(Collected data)
##########

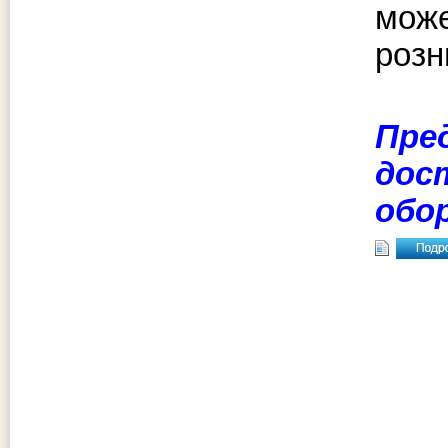
може
розн
Пре
дос
обо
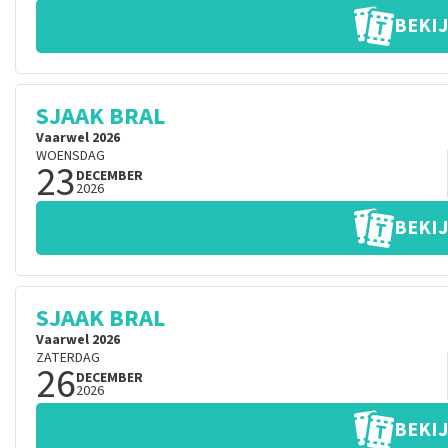
BEKIJ
SJAAK BRAL
Vaarwel 2026
WOENSDAG
23
DECEMBER
2026
BEKIJ
SJAAK BRAL
Vaarwel 2026
ZATERDAG
26
DECEMBER
2026
BEKIJ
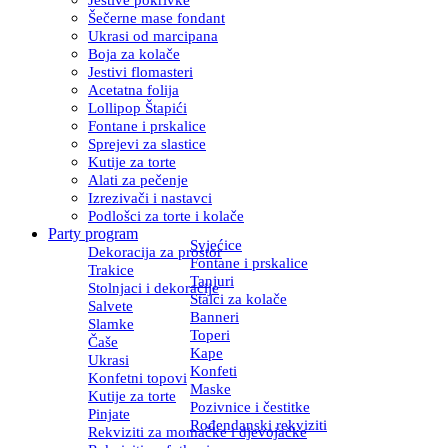
Šečerne mase fondant
Ukrasi od marcipana
Boja za kolače
Jestivi flomasteri
Acetatna folija
Lollipop Štapići
Fontane i prskalice
Sprejevi za slastice
Kutije za torte
Alati za pečenje
Izrezivači i nastavci
Podlošci za torte i kolače
Party program
Svjećice
Dekoracija za prostor
Fontane i prskalice
Trakice
Tanjuri
Stolnjaci i dekoracije
Stalci za kolače
Salvete
Banneri
Slamke
Toperi
Čaše
Kape
Ukrasi
Konfeti
Konfetni topovi
Maske
Kutije za torte
Pozivnice i čestitke
Pinjate
Rođendanski rekviziti
Rekviziti za momačke i djevojačke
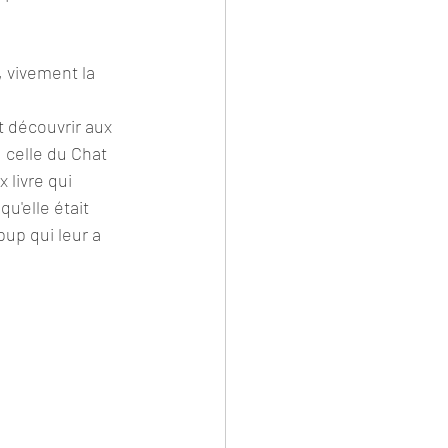
, vivement la 
t découvrir aux 
 celle du Chat 
 livre qui 
u'elle était 
pup qui leur a 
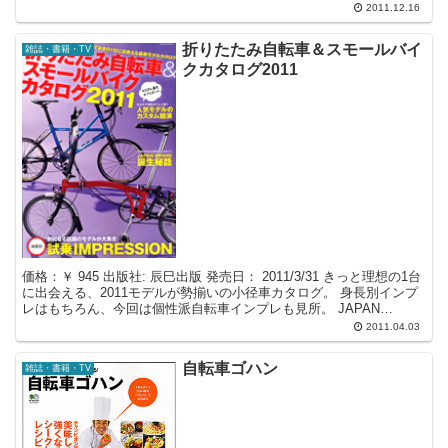
―2012...
2011.12.16
折りたたみ自転車＆スモールバイ
雑誌・書籍・TV
クカタログ2011
価格：￥ 945 出版社: 辰巳出版 発売日： 2011/3/31 きっと理想の1台
に出会える、2011モデルが勢揃いの小径車カタログ。 身長別インプ
レはもちろん、今回は個性派自転車インプレも見所。 JAPAN
BRAND誕生秘話や、世界に...
2011.04.03
自転車ゴハン
雑誌・書籍・TV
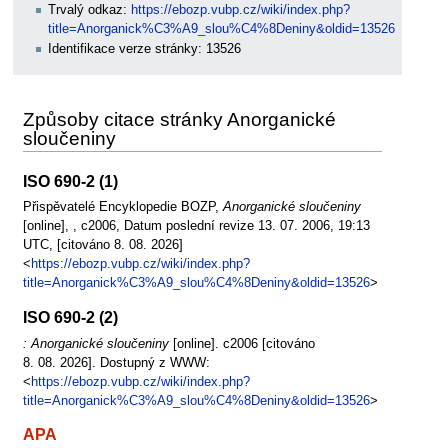
Trvalý odkaz:
https://ebozp.vubp.cz/wiki/index.php?
title=Anorganick%C3%A9_slou%C4%8Deniny&oldid=13526
Identifikace verze stránky: 13526
Způsoby citace stránky Anorganické
sloučeniny
ISO 690-2 (1)
Přispěvatelé Encyklopedie BOZP,
Anorganické sloučeniny
[online], , c2006, Datum poslední revize 13. 07. 2006, 19:13
UTC, [citováno 8. 08. 2026]
<
https://ebozp.vubp.cz/wiki/index.php?
title=Anorganick%C3%A9_slou%C4%8Deniny&oldid=13526
>
ISO 690-2 (2)
: Anorganické sloučeniny
[online]. c2006 [citováno
8. 08. 2026]. Dostupný z WWW:
<
https://ebozp.vubp.cz/wiki/index.php?
title=Anorganick%C3%A9_slou%C4%8Deniny&oldid=13526
>
APA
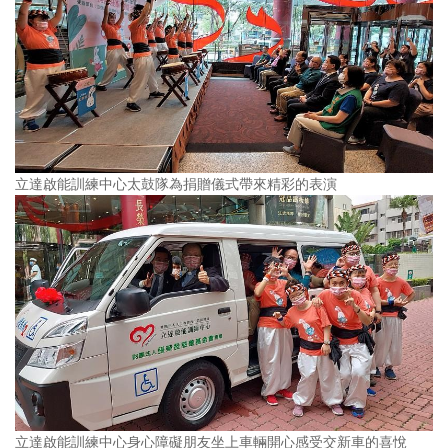
立達啟能訓練中心太鼓隊為捐贈儀式帶來精彩的表演
立達啟能訓練中心身心障礙朋友坐上車輛開心感受交新車的喜悅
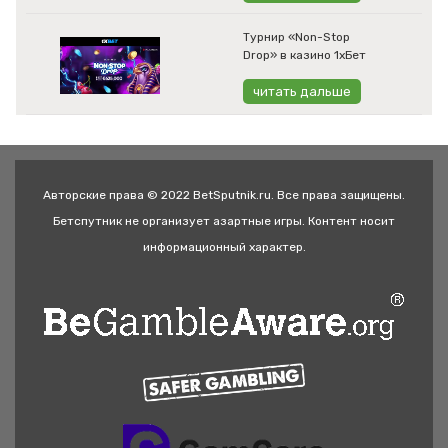
Турнир «Non-Stop
Drop» в казино 1хБет
читать дальше
Авторские права © 2022 BetSputnik.ru. Все права защищены.
Бетспутник не организует азартные игры. Контент носит
информационный характер.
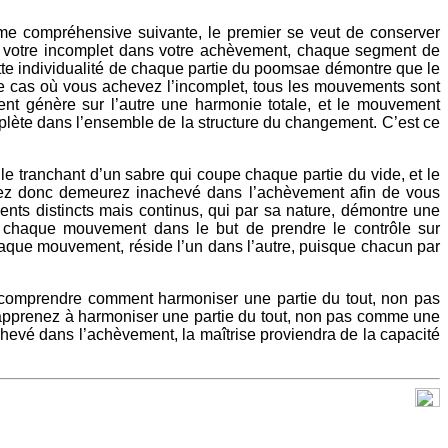
rme compréhensive suivante, le premier se veut de conserver
s votre incomplet dans votre achèvement, chaque segment de
e individualité de chaque partie du poomsae démontre que le
le cas où vous achevez l’incomplet, tous les mouvements sont
ement génère sur l’autre une harmonie totale, et le mouvement
plète dans l’ensemble de la structure du changement. C’est ce
tranchant d’un sabre qui coupe chaque partie du vide, et le
riez donc demeurez inachevé dans l’achèvement afin de vous
s distincts mais continus, qui par sa nature, démontre une
e chaque mouvement dans le but de prendre le contrôle sur
chaque mouvement, réside l’un dans l’autre, puisque chacun par
comprendre comment harmoniser une partie du tout, non pas
apprenez à harmoniser une partie du tout, non pas comme une
achevé dans l’achèvement, la maîtrise proviendra de la capacité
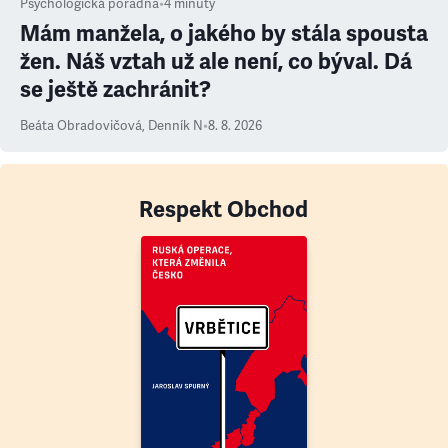
Psychologická poradna
•
4
minuty
Mám manžela, o jakého by stála spousta
žen. Náš vztah už ale není, co býval. Dá
se ještě zachránit?
Beáta Obradovičová
,
Denník N
•
8. 8. 2026
Respekt Obchod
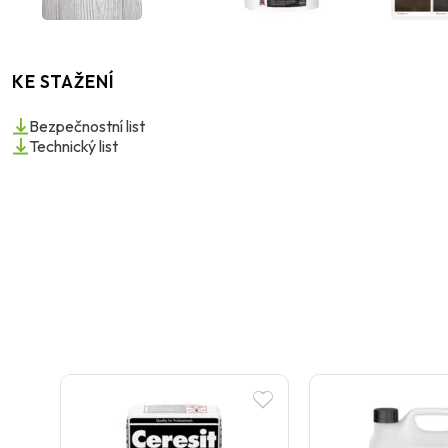
KE STAŽENÍ
Bezpečnostní list
Technický list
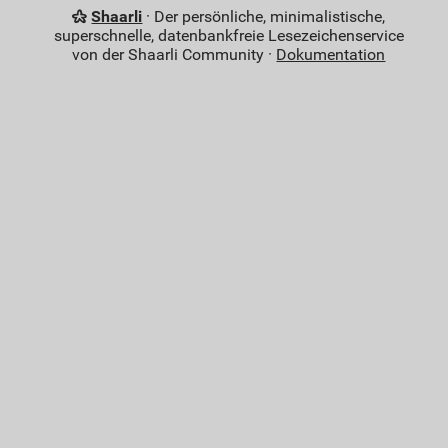
Shaarli
· Der persönliche, minimalistische,
superschnelle, datenbankfreie Lesezeichenservice
von der Shaarli Community ·
Dokumentation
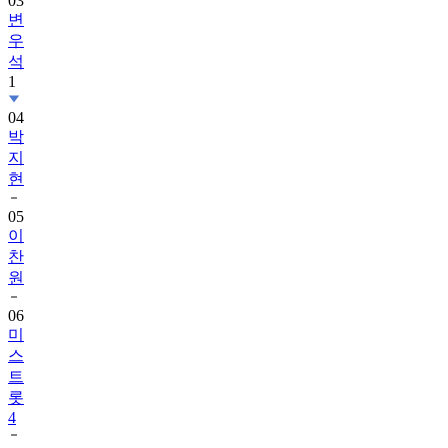
03
변
우
석
1
04
박
지
현
05
이
찬
원
06
미
스
트
롯
4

##########

EXERCISE REQUIREMENTS:
Copy every line where the word "achèvement" is present in the entries above.

RESPONSE FOR THIS EXERCISE:
s votre incomplet dans votre achèvement, chaque segment de
riez donc demeurez inachevé dans l’achèvement afin de vous
achevé dans l’achèvement, la maîtrise proviendra de la capacité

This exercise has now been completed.